Taking inspiration from diverse cultures is one thing, but taking cultural cues out of context and chucking them down the runway with no acknowledgement of its original source is quite another. Take Victoria’s Secret, who put its bikini-clad models in Native American headdresses for a catwalk show it then called “Nomadic Adventures”. This is no accident, crossing the boundaries of culture and taste in one fail swoop takes real effort.
But what if a culture chose to fight back?
The Big Idea
When Dior released its pre-Fall collection last year, no one was more surprised to see a 30,000 Euro coat in there than the residents of Romania’s Bihor district. The coat was a virtual carbon copy of their traditional dress, but the collection gave no credit to the community or the original motif.

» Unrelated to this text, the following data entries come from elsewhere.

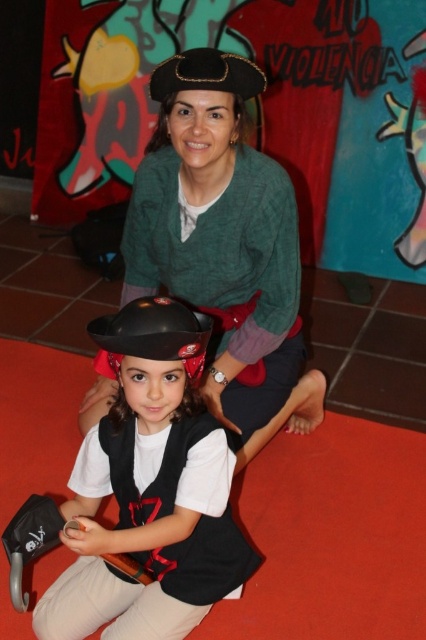 Question: Can you confirm if matte green sweater at center is wider than shiny black helmet at lower left?

Choices:
 (A) no
 (B) yes

Answer: (B)

Question: Which point is farther to the camera?

Choices:
 (A) shiny black helmet at lower left
 (B) matte green sweater at center

Answer: (B)

Question: Does matte green sweater at center have a larger size compared to shiny black helmet at lower left?

Choices:
 (A) yes
 (B) no

Answer: (A)

Question: Is matte green sweater at center bigger than shiny black helmet at lower left?

Choices:
 (A) no
 (B) yes

Answer: (B)

Question: Which point is farther to the camera?

Choices:
 (A) (230, 163)
 (B) (181, 634)

Answer: (A) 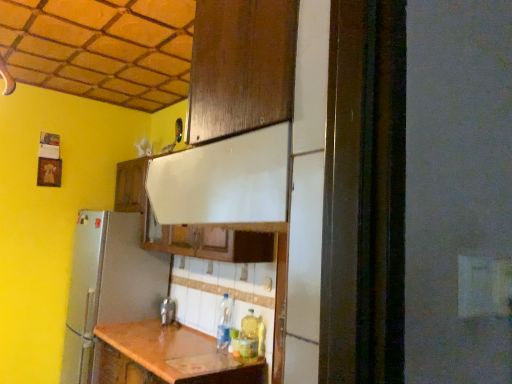 Question: From the image's perspective, is translucent plastic bottle at lower center, which is the first bottle in front-to-back order, above clear plastic bottle at center, which is counted as the 2th bottle, starting from the right?

Choices:
 (A) yes
 (B) no

Answer: (B)

Question: Is translucent plastic bottle at lower center, which is the first bottle in front-to-back order, further to camera compared to clear plastic bottle at center, the 1th bottle in the back-to-front sequence?

Choices:
 (A) yes
 (B) no

Answer: (B)

Question: From a real-world perspective, does translucent plastic bottle at lower center, positioned as the 1th bottle in right-to-left order, stand above clear plastic bottle at center, the 2th bottle in the front-to-back sequence?

Choices:
 (A) no
 (B) yes

Answer: (A)

Question: Does translucent plastic bottle at lower center, acting as the second bottle starting from the back, turn towards clear plastic bottle at center, the 2th bottle in the front-to-back sequence?

Choices:
 (A) no
 (B) yes

Answer: (A)

Question: Is translucent plastic bottle at lower center, positioned as the 1th bottle in right-to-left order, beside clear plastic bottle at center, the 2th bottle in the front-to-back sequence?

Choices:
 (A) no
 (B) yes

Answer: (A)

Question: In terms of height, does metallic silver faucet at center look taller or shorter compared to wooden cabinet at upper center?

Choices:
 (A) tall
 (B) short

Answer: (B)

Question: Is metallic silver faucet at center spatially inside wooden cabinet at upper center, or outside of it?

Choices:
 (A) inside
 (B) outside

Answer: (B)

Question: From the image's perspective, is metallic silver faucet at center positioned above or below wooden cabinet at upper center?

Choices:
 (A) below
 (B) above

Answer: (A)

Question: Considering the relative positions of metallic silver faucet at center and wooden cabinet at upper center in the image provided, is metallic silver faucet at center to the left or to the right of wooden cabinet at upper center?

Choices:
 (A) right
 (B) left

Answer: (A)

Question: From a real-world perspective, relative to translucent plastic bottle at lower center, which is the first bottle in front-to-back order, is clear plastic bottle at center, the first bottle from the left, vertically above or below?

Choices:
 (A) above
 (B) below

Answer: (A)

Question: Is clear plastic bottle at center, which is counted as the 2th bottle, starting from the right, to the left or to the right of translucent plastic bottle at lower center, the second bottle when ordered from left to right, in the image?

Choices:
 (A) right
 (B) left

Answer: (B)

Question: Do you think clear plastic bottle at center, which is counted as the 2th bottle, starting from the right, is within translucent plastic bottle at lower center, acting as the second bottle starting from the back, or outside of it?

Choices:
 (A) outside
 (B) inside

Answer: (A)

Question: From the image's perspective, relative to translucent plastic bottle at lower center, acting as the second bottle starting from the back, is clear plastic bottle at center, the 2th bottle in the front-to-back sequence, above or below?

Choices:
 (A) below
 (B) above

Answer: (B)

Question: In terms of height, does translucent plastic bottle at lower center, positioned as the 1th bottle in right-to-left order, look taller or shorter compared to clear plastic bottle at center, the first bottle from the left?

Choices:
 (A) tall
 (B) short

Answer: (B)

Question: Considering the positions of translucent plastic bottle at lower center, positioned as the 1th bottle in right-to-left order, and clear plastic bottle at center, the 2th bottle in the front-to-back sequence, in the image, is translucent plastic bottle at lower center, positioned as the 1th bottle in right-to-left order, wider or thinner than clear plastic bottle at center, the 2th bottle in the front-to-back sequence,?

Choices:
 (A) thin
 (B) wide

Answer: (A) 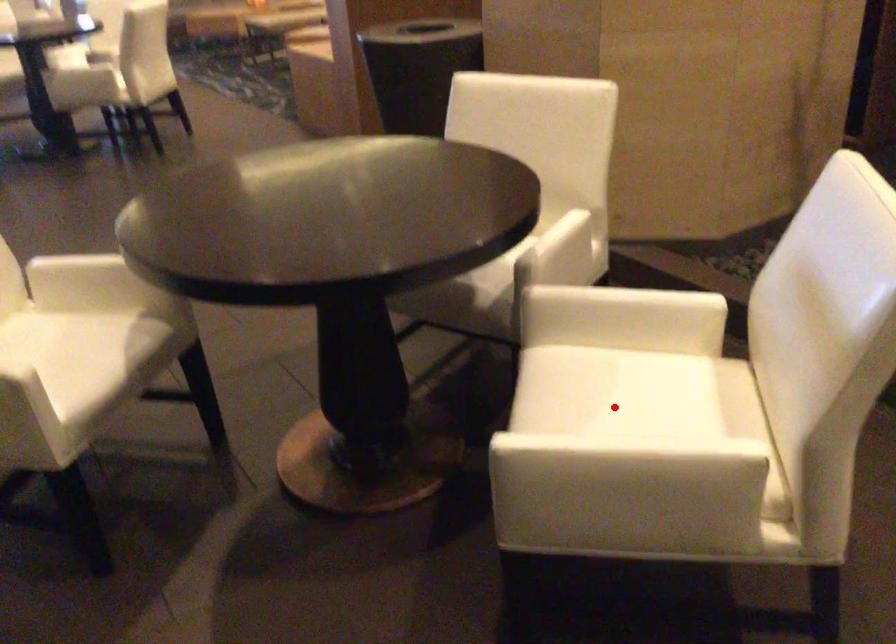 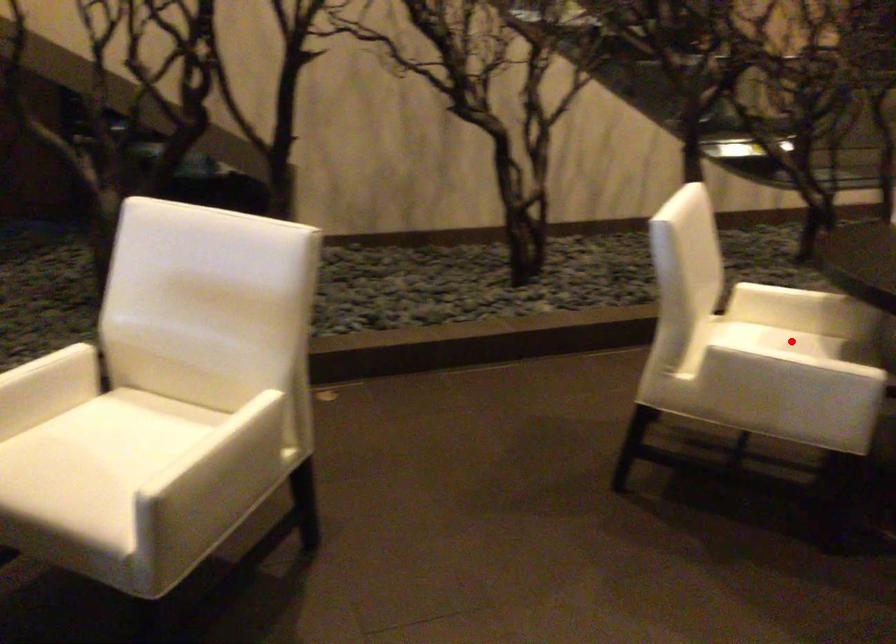 I am providing you with two images of the same scene from different viewpoints. A red point is marked on the first image and another point is marked on the second image. Is the marked point in image1 the same physical position as the marked point in image2?

No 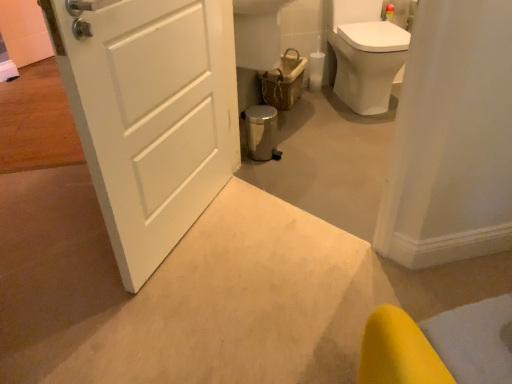 You are a GUI agent. You are given a task and a screenshot of the screen. Output one action in this format:
    pyautogui.click(x=<x>, y=<y>)
    Task: Click on the vacant area to the right of woven brown basket at center
    This screenshot has height=384, width=512.
    Given the screenshot: What is the action you would take?
    pyautogui.click(x=326, y=102) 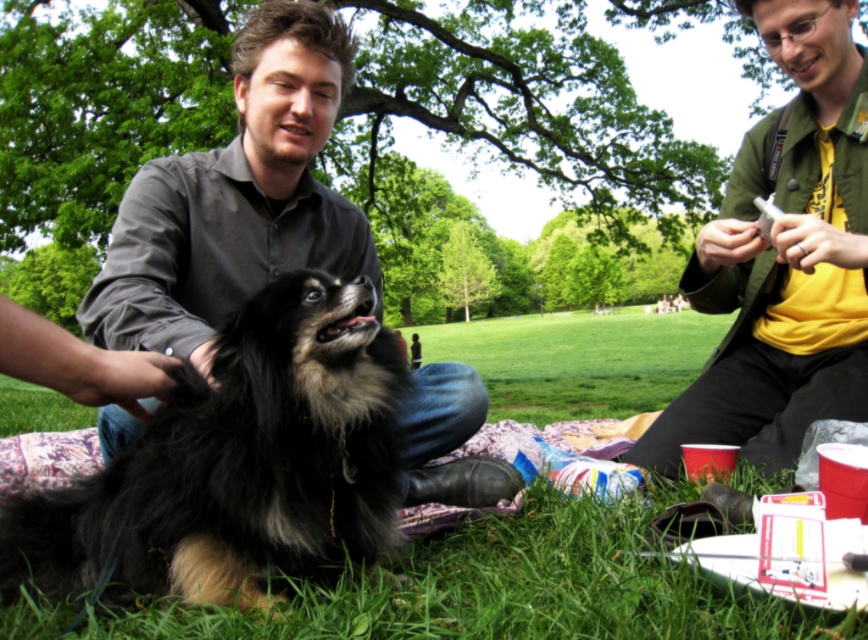 You are standing at the point marked as point (235, 198) in the park scene. What object is located exactly at that point?

The dark gray shirt at center is located exactly at point (235, 198).

In the scene shown: You are a photographer trying to capture a group photo of the dark gray shirt at center and the yellow cotton shirt at upper right. If you want to ensure both shirts are fully visible in the frame, which shirt should you focus on first to adjust the camera angle?

The dark gray shirt at center is shorter than the yellow cotton shirt at upper right, so you should focus on adjusting the camera angle for the dark gray shirt at center first to ensure it is fully visible in the frame. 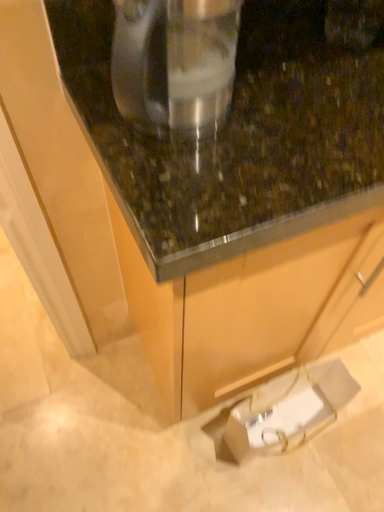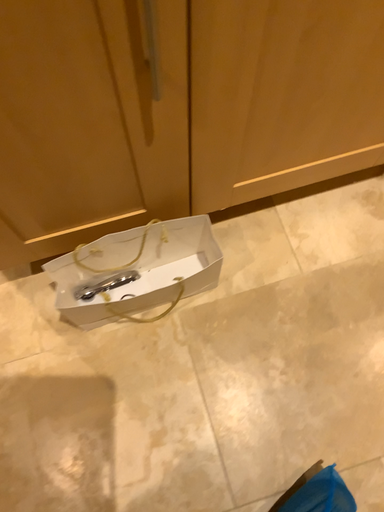 Question: Which way did the camera rotate in the video?

Choices:
 (A) rotated downward
 (B) rotated upward

Answer: (A)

Rather than let themselves become one more culture crassly imitated for the fashion elite, the people of Bihor fought back. Romanian fashion magazine, Beau Monde, stepped-in, lending its marketing firepower to create Bihor Couture – an authentic fashion line built by original Bihor local craftsmen and women, with 100% of the money going direct to the community that made them.
What They Did
This plucky David took on the Goliath named Dior by selling the authentic Bihor coat for just $500 as well as several other traditional items of clothing that came from the region. The campaign itself used every medium it could to legitimise the launch of its online shop, steering it away from becoming ghettoised as an activist move, and instead helping Bihor heritage get recognised in the way it deserved.
It used ad space in the magazine and also created films including locals pointing out what was wrong with Dior’s interpretation of the designs and reactions to the price of certain items. It also sent Bihor designers in traditional dress to Paris Fashion Week where they were style blogged to within an inch of their lives. At this point the touch paper was lit, and, with careful influencer targeting, a wave of global mainstream media coverage followed. The initiative has raised thousands for Bihor and firmly put the issue in the public eye.
I love this campaign. I love it because this is a story where the little guy comes out on top, but also because the campaign was executed with sophistication.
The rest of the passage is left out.